## [DIRECTIONS]
Copy out the data exactly as it appears, without a single image.

## [INPUT DATA]

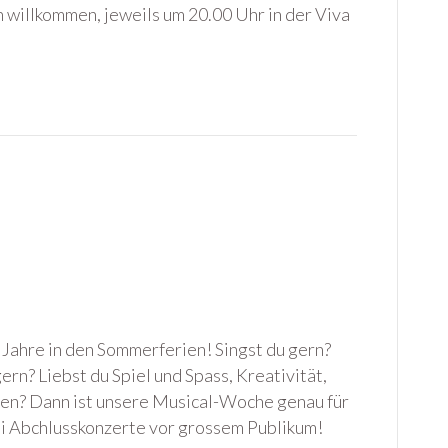
h willkommen, jeweils um 20.00 Uhr in der Viva
i Jahre in den Sommerferien! Singst du gern?
ern? Liebst du Spiel und Spass, Kreativität,
n? Dann ist unsere Musical-Woche genau für
i Abchlusskonzerte vor grossem Publikum!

## [SOLUTION TO THE PROBLEM]
h willkommen, jeweils um 20.00 Uhr in der Viva
i Jahre in den Sommerferien! Singst du gern?
ern? Liebst du Spiel und Spass, Kreativität,
n? Dann ist unsere Musical-Woche genau für
i Abchlusskonzerte vor grossem Publikum!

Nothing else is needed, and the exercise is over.